O uso da membrana amniótica como curativo biológico não é novidade. Durante a tragédia da Boate Kiss, em 2013, quando centenas de vítimas sofreram queimaduras graves, a técnica foi usada de forma emergencial com membranas doadas por países vizinhos, como Uruguai, Argentina e Chile. O resultado foi positivo, reforçando a eficácia do método.
Além disso, atualmente, há apenas quatro bancos de tecidos no país, que conseguem suprir menos de 10% das necessidades de curativos para lesões graves. O material utilizado nesses casos vem exclusivamente da doação de tecidos humanos provenientes de óbito cardiorrespiratório ou morte encefálica. Com a regulamentação da membrana amniótica, o Brasil poderia atender a 100% da demanda de curativos para queimaduras graves.
Enquanto o centímetro quadrado do curativo sintético fornecido hoje pela indústria farmacêutica custa R$ 50, o de membrana amniótica custaria apenas R$ 0,10. Como os pacientes queimados precisam de dezenas de centímetros de curativos diariamente, os custos para o SUS são altíssimos. As unidades de tratamento de queimados estão entre as mais onerosas dos hospitais, devido à complexidade do tratamento.
“Há interesses da indústria farmacêutica em impedir o uso da membrana amniótica. Essa regulamentação fará muito bem para a saúde de milhares de pacientes e para a redução de custos no SUS”, completa Fuhr.

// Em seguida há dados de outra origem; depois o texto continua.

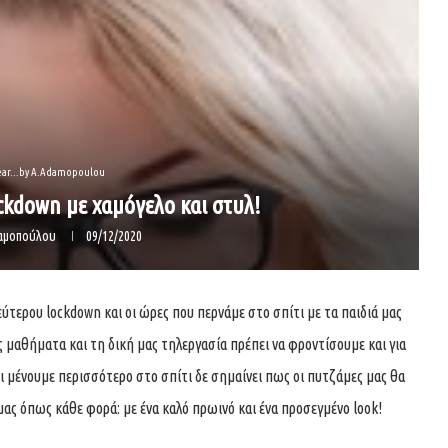
ear...by A.Adamopoulou
ckdown με χαμόγελο και στυλ!
δαμοπούλου
09/12/2020
ύτερου lockdown και οι ώρες που περνάμε στο σπίτι με τα παιδιά μας
ς μαθήματα και τη δική μας τηλεργασία πρέπει να φροντίσουμε και για
ι μένουμε περισσότερο στο σπίτι δε σημαίνει πως οι πυτζάμες μας θα
 μας όπως κάθε φορά: με ένα καλό πρωινό και ένα προσεγμένο look!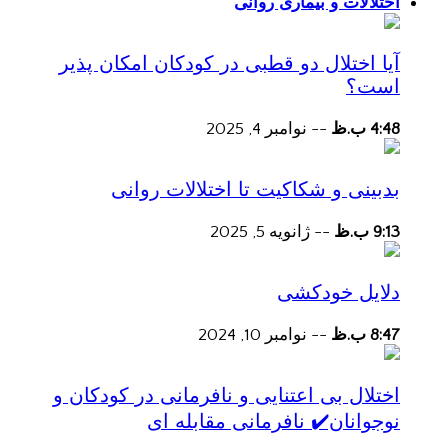
اختلالات و بیماری روانی
آیا اختلال دو قطبی در کودکان امکان پذیر
است؟
4:48 ب.ظ
--
نوامبر 4, 2025
بدبینی و شکاکیت تا اختلالات روانی
9:13 ب.ظ
--
ژانویه 5, 2025
دلایل خودکشی
8:47 ب.ظ
--
نوامبر 10, 2024
اختلال بی اعتنایی و نافرمانی در کودکان و
نوجوانان✔️ نافرمانی مقابله ای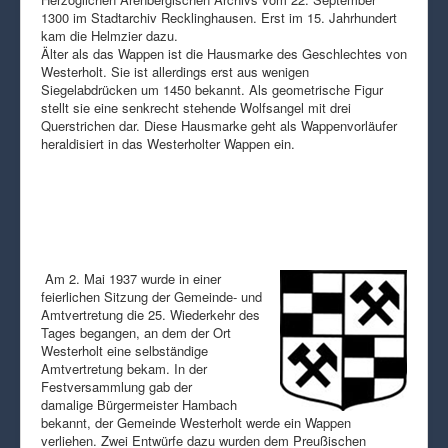
1300 im Stadtarchiv Recklinghausen. Erst im 15. Jahrhundert
kam die Helmzier dazu.
Älter als das Wappen ist die Hausmarke des Geschlechtes von
Westerholt. Sie ist allerdings erst aus wenigen
Siegelabdrücken um 1450 bekannt. Als geometrische Figur
stellt sie eine senkrecht stehende Wolfsangel mit drei
Querstrichen dar. Diese Hausmarke geht als Wappenvorläufer
heraldisiert in das Westerholter Wappen ein.
Am 2. Mai 1937 wurde in einer
feierlichen Sitzung der Gemeinde- und
Amtvertretung die 25. Wiederkehr des
Tages begangen, an dem der Ort
Westerholt eine selbständige
Amtvertretung bekam. In der
Festversammlung gab der
damalige Bürgermeister Hambach
bekannt, der Gemeinde Westerholt werde ein Wappen
verliehen. Zwei Entwürfe dazu wurden dem Preußischen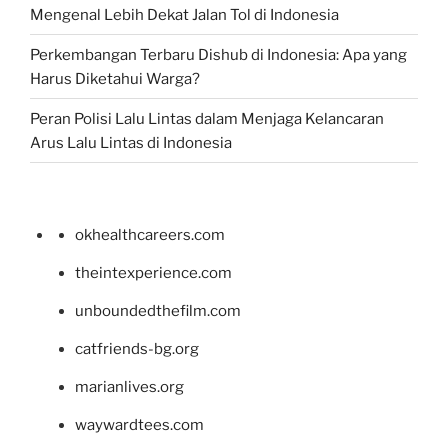
Mengenal Lebih Dekat Jalan Tol di Indonesia
Perkembangan Terbaru Dishub di Indonesia: Apa yang
Harus Diketahui Warga?
Peran Polisi Lalu Lintas dalam Menjaga Kelancaran
Arus Lalu Lintas di Indonesia
okhealthcareers.com
theintexperience.com
unboundedthefilm.com
catfriends-bg.org
marianlives.org
waywardtees.com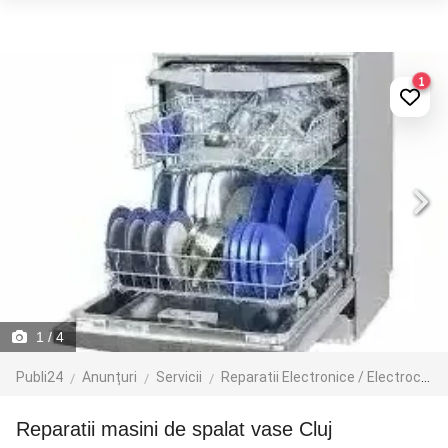
1
1
/ 4
Publi24
Anunțuri
Servicii
Reparatii Electronice / Electrocasnice / PC
Reparatii masini de spalat vase Cluj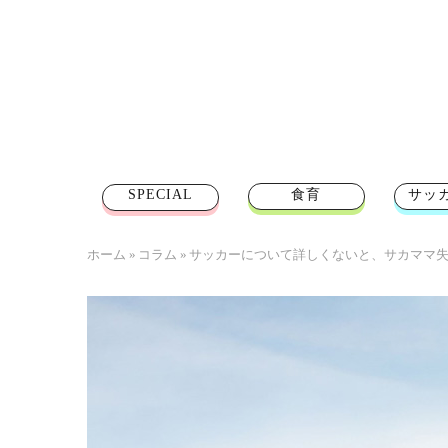
SPECIAL
食育
サッ
ホーム
»
コラム
»
サッカーについて詳しくないと、サカママ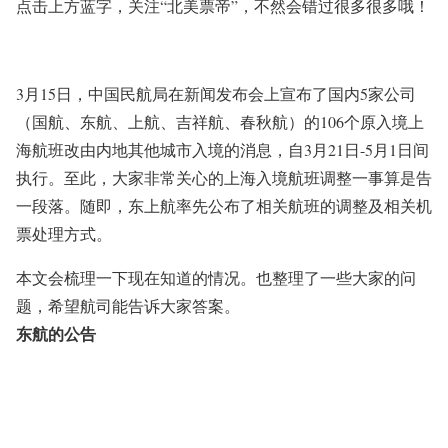
点击上方蓝字，关注
“北美票帝”
，不然会错过很多很多哦！
3月15日，中国民航局在新闻发布会上宣布了国内5家公司
（国航、东航、上航、吉祥航、春秋航）的106个原入境上
海航班改由内地其他城市入境的消息，自3月21日-5月1日间
执行。至此，大家非常关心的上海入境航班调整一事算是告
一段落。随即，东上航率先公布了相关航班的调整及相关机
票处理方式。
本文会梳理一下现在知道的情况。也整理了一些大家的问
题，希望航司能告诉大家答案。
东航的公告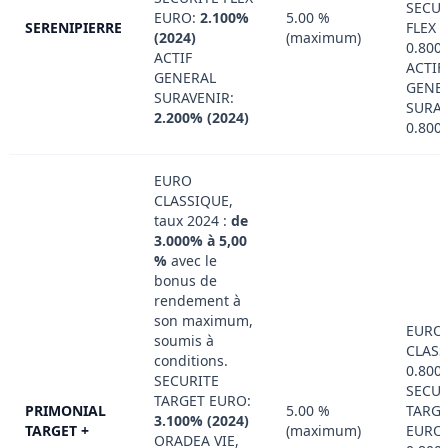
SECUR
EURO:
2.100%
5.00 %
SERENIPIERRE
FLEX 
(2024)
(maximum)
0.800
ACTIF
ACTIF
GENERAL
GENE
SURAVENIR:
SURAV
2.200% (2024)
0.800
EURO
CLASSIQUE,
taux 2024 :
de
3.000% à 5,00
%
avec le
bonus de
rendement à
son maximum,
EURO
soumis à
CLASS
conditions.
0.800
SECURITE
SECUR
TARGET EURO:
PRIMONIAL
5.00 %
TARG
3.100% (2024)
TARGET +
(maximum)
EURO:
ORADEA VIE,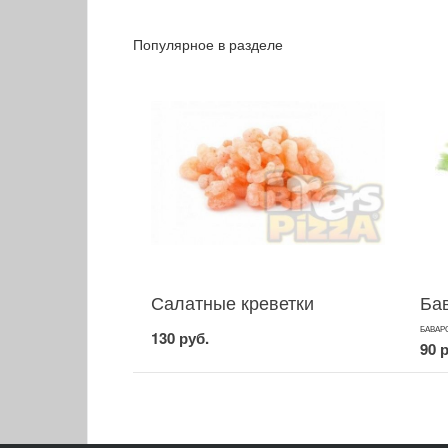
Популярное в разделе
Салатные креветки
Ба
БАВАР
130 руб.
90 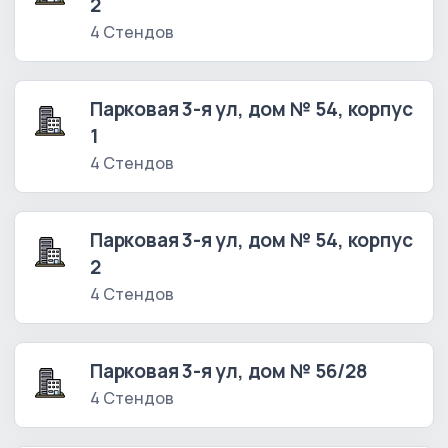
2
4 Стендов
Парковая 3-я ул, дом № 54, корпус
1
4 Стендов
Парковая 3-я ул, дом № 54, корпус
2
4 Стендов
Парковая 3-я ул, дом № 56/28
4 Стендов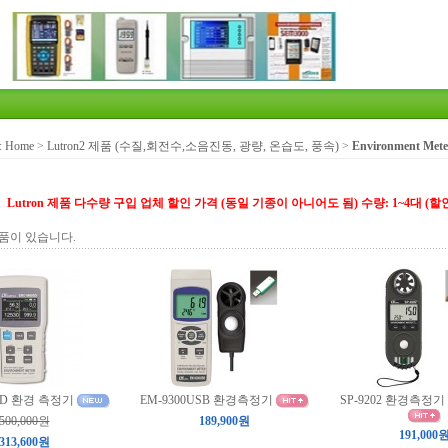
:
Home
>
Lutron2 제품 (수질,회전수,소음진동, 광량, 온습도, 풍속)
>
Environment M
Lutron 제품 다수량 구입 업체 할인 가격 (동일 기종이 아니어도 됨) 수량: 1~4대 (할인없음), 
품이 있습니다.
0SD 환경 측정기
EM-9300USB 환경측정기
SP-9202 환경측정
500,000원
189,900원
191,000
313,600원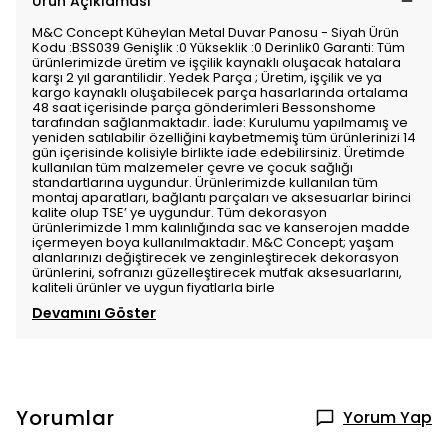
Ürün Açıklaması
M&C Concept Küheylan Metal Duvar Panosu - Siyah Ürün
Kodu :BSS039 Genişlik :0 Yükseklik :0 Derinlik0 Garanti: Tüm
ürünlerimizde üretim ve işçilik kaynaklı oluşacak hatalara
karşı 2 yıl garantilidir. Yedek Parça ; Üretim, işçilik ve ya
kargo kaynaklı oluşabilecek parça hasarlarında ortalama
48 saat içerisinde parça gönderimleri Bessonshome
tarafından sağlanmaktadır. İade: Kurulumu yapılmamış ve
yeniden satılabilir özelliğini kaybetmemiş tüm ürünlerinizi 14
gün içerisinde kolisiyle birlikte iade edebilirsiniz. Üretimde
kullanılan tüm malzemeler çevre ve çocuk sağlığı
standartlarına uygundur. Ürünlerimizde kullanılan tüm
montaj aparatları, bağlantı parçaları ve aksesuarlar birinci
kalite olup TSE’ ye uygundur. Tüm dekorasyon
ürünlerimizde 1 mm kalınlığında sac ve kanserojen madde
içermeyen boya kullanılmaktadır. M&C Concept; yaşam
alanlarınızı değiştirecek ve zenginleştirecek dekorasyon
ürünlerini, sofranızı güzelleştirecek mutfak aksesuarlarını,
kaliteli ürünler ve uygun fiyatlarla birle
Devamını Göster
Yorumlar
Yorum Yap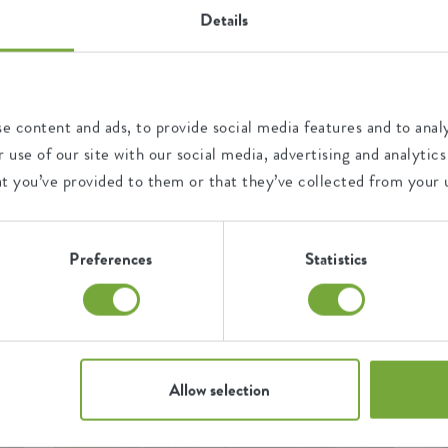
Details
Laissez-vous inspirer...
riquées à partir de plastique
nctionnelles. La collecte de
par la manière dont les fans d'elho utilisent nos produits. Nous a
coupe assortie est bénéfique
e content and ads, to provide social media features and to analy
ertorié ici pour vous les plus belles photos vertes partagées ave
t, cela permet à l'eau
 use of our site with our social media, advertising and analyt
hashtag #elho.
 soucoupe constitue un petit
at you’ve provided to them or that they’ve collected from your u
culture et récolte,
ez donc prendre soin de vos
durable.
Preferences
Statistics
ue vous débutiez, la
jout à votre jardin ou à votre
réer le climat idéal pour la
Allow selection
s.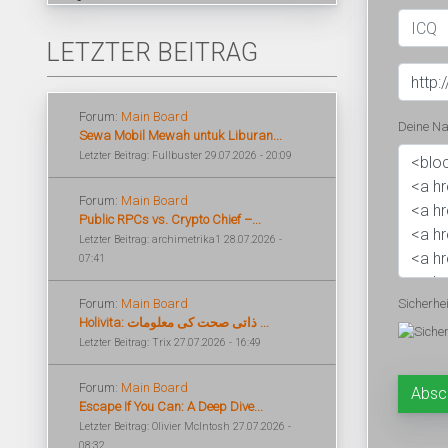
LETZTER BEITRAG
Forum:
Main Board
Deine Na
Sewa Mobil Mewah untuk Liburan...
Letzter Beitrag: Fullbuster 29.07.2026 - 20:09
Forum:
Main Board
Public RPCs vs. Crypto Chief –...
Letzter Beitrag: archimetrika1 28.07.2026 -
07:41
Forum:
Main Board
Sicherhe
Holivita: ذاتی صحت کی معلومات ...
Letzter Beitrag: Trix 27.07.2026 - 16:49
Forum:
Main Board
Escape If You Can: A Deep Dive...
Letzter Beitrag: Olivier McIntosh 27.07.2026 -
08:32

Em diferentes correspondências à Conitec, a Fundação Ecarta, em nome do movimento pelo uso da membrana amniótica, enviou fartos subsídios técnicos que comprovam a eficácia desses procedimentos em inúmeros países.
A população tem até o dia 2 de abril para participar da consulta e ajudar a mudar o cenário do tratamento de queimaduras no SUS. A decisão final será baseada na avaliação da Conitec e nas contribuições enviadas pela sociedade.